Dataset excerpts:
==*==

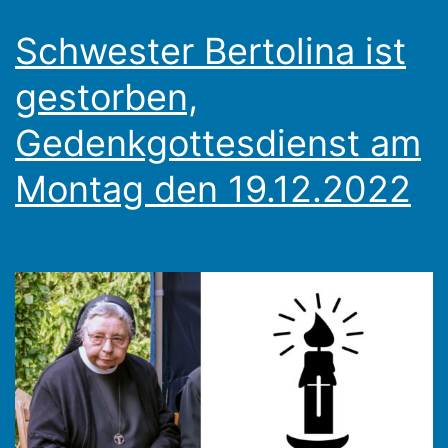
Schwester Bertolina ist
gestorben,
Gedenkgottesdienst am
Montag den 19.12.2022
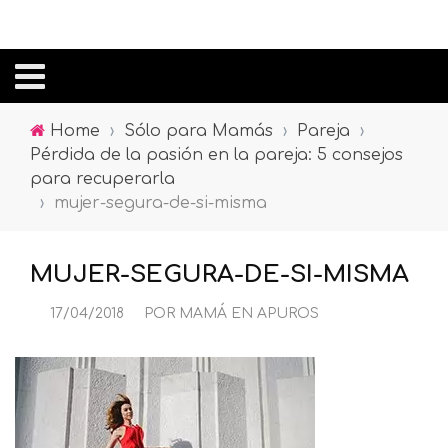
Home
›
Sólo para Mamás
›
Pareja
›
Pérdida de la pasión en la pareja: 5 consejos
para recuperarla
›
mujer-segura-de-si-misma
MUJER-SEGURA-DE-SI-MISMA
17/04/2018
POR
MAMÁ EN APUROS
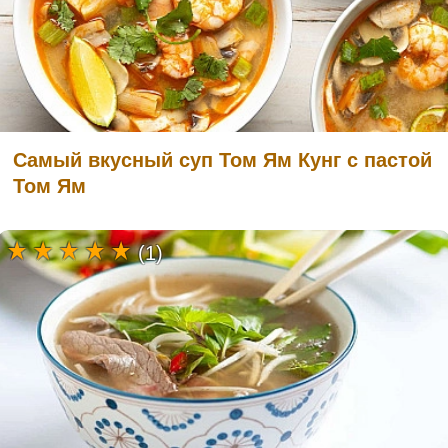
Самый вкусный суп Том Ям Кунг с пастой
Том Ям
(1)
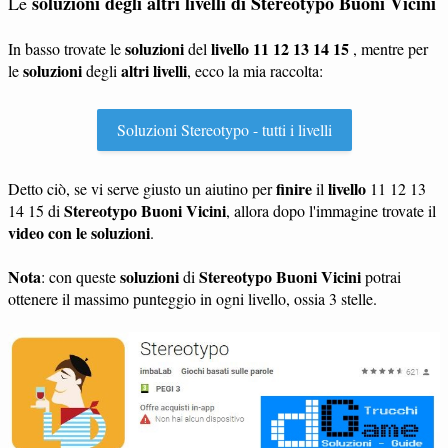
soluzioni degli altri livelli di
Stereotypo Buoni Vicini
Le
soluzioni
livello 11 12 13 14 15
In basso trovate le
del
, mentre per
soluzioni
altri livelli
le
degli
, ecco la mia raccolta:
Soluzioni Stereotypo - tutti i livelli
finire
livello
Detto ciò, se vi serve giusto un aiutino per
il
11 12 13
Stereotypo Buoni Vicini
14 15 di
, allora dopo l'immagine trovate il
video con le soluzioni
.
Nota
soluzioni
Stereotypo Buoni Vicini
: con queste
di
potrai
ottenere il massimo punteggio in ogni livello, ossia 3 stelle.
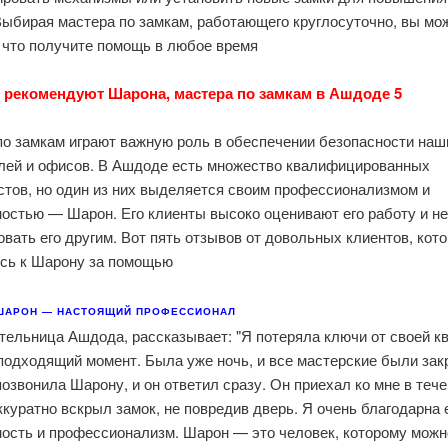
Выбирая мастера по замкам, работающего круглосуточно, вы мо
 что получите помощь в любое время.
5 клиентов рекомендуют Шарона, мастера по замкам в Ашдоде
по замкам играют важную роль в обеспечении безопасности наш
лей и офисов. В Ашдоде есть множество квалифицированных
стов, но один из них выделяется своим профессионализмом и
ностью — Шарон. Его клиенты высоко оценивают его работу и н
вать его другим. Вот пять отзывов от довольных клиентов, кот
сь к Шарону за помощью.
"ШАРОН — НАСТОЯЩИЙ ПРОФЕССИОНАЛ!"
тельница Ашдода, рассказывает: "Я потеряла ключи от своей к
подходящий момент. Была уже ночь, и все мастерские были зак
позвонила Шарону, и он ответил сразу. Он приехал ко мне в тече
ккуратно вскрыл замок, не повредив дверь. Я очень благодарна 
ность и профессионализм. Шарон — это человек, которому можн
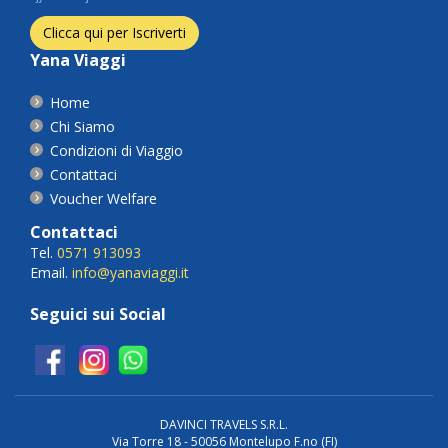
Clicca qui per Iscriverti
Yana Viaggi
Home
Chi Siamo
Condizioni di Viaggio
Contattaci
Voucher Welfare
Contattaci
Tel.
0571 913093
Email.
info@yanaviaggi.it
Seguici sui Social
DAVINCI TRAVELS S.R.L.
Via Torre 18 - 50056 Montelupo F.no (FI)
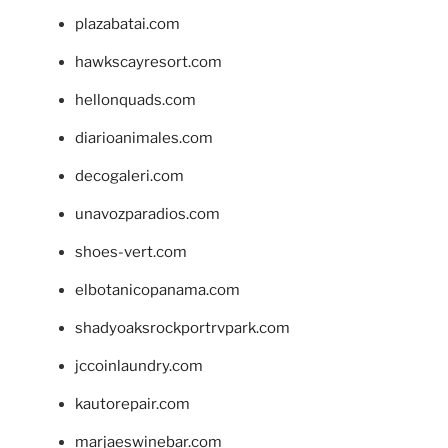
plazabatai.com
hawkscayresort.com
hellonquads.com
diarioanimales.com
decogaleri.com
unavozparadios.com
shoes-vert.com
elbotanicopanama.com
shadyoaksrockportrvpark.com
jccoinlaundry.com
kautorepair.com
marjaeswinebar.com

==*==

▶ **PROBLEM DESCRIPTION**
No picture belongs in the answer; the rest of the records must be repeated exactly.

▶ **RESPONSE FOR THIS EXERCISE**
Schwester Bertolina ist
gestorben,
Gedenkgottesdienst am
Montag den 19.12.2022
Home
›
Sólo para Mamás
›
Pareja
›
Pérdida de la pasión en la pareja: 5 consejos
para recuperarla
›
mujer-segura-de-si-misma
MUJER-SEGURA-DE-SI-MISMA
17/04/2018
POR
MAMÁ EN APUROS
Самый вкусный суп Том Ям Кунг с пастой
Том Ям
(1)
soluzioni degli altri livelli di
Stereotypo Buoni Vicini
Le
soluzioni
livello 11 12 13 14 15
In basso trovate le
del
, mentre per
soluzioni
altri livelli
le
degli
, ecco la mia raccolta:
Soluzioni Stereotypo - tutti i livelli
finire
livello
Detto ciò, se vi serve giusto un aiutino per
il
11 12 13
Stereotypo Buoni Vicini
14 15 di
, allora dopo l'immagine trovate il
video con le soluzioni
.
Nota
soluzioni
Stereotypo Buoni Vicini
: con queste
di
potrai
ottenere il massimo punteggio in ogni livello, ossia 3 stelle.
Выбирая мастера по замкам, работающего круглосуточно, вы мо
 что получите помощь в любое время.
5 клиентов рекомендуют Шарона, мастера по замкам в Ашдоде
по замкам играют важную роль в обеспечении безопасности наш
лей и офисов. В Ашдоде есть множество квалифицированных
стов, но один из них выделяется своим профессионализмом и
ностью — Шарон. Его клиенты высоко оценивают его работу и н
вать его другим. Вот пять отзывов от довольных клиентов, кот
сь к Шарону за помощью.
"ШАРОН — НАСТОЯЩИЙ ПРОФЕССИОНАЛ!"
тельница Ашдода, рассказывает: "Я потеряла ключи от своей к
подходящий момент. Была уже ночь, и все мастерские были зак
позвонила Шарону, и он ответил сразу. Он приехал ко мне в тече
ккуратно вскрыл замок, не повредив дверь. Я очень благодарна 
ность и профессионализм. Шарон — это человек, которому можн
Clicca qui per Iscriverti
Yana Viaggi
Home
Chi Siamo
Condizioni di Viaggio
Contattaci
Voucher Welfare
Contattaci
Tel.
0571 913093
Email.
info@yanaviaggi.it
Seguici sui Social
DAVINCI TRAVELS S.R.L.
Via Torre 18 - 50056 Montelupo F.no (FI)
plazabatai.com
hawkscayresort.com
hellonquads.com
diarioanimales.com
decogaleri.com
unavozparadios.com
shoes-vert.com
elbotanicopanama.com
shadyoaksrockportrvpark.com
jccoinlaundry.com
kautorepair.com
marjaeswinebar.com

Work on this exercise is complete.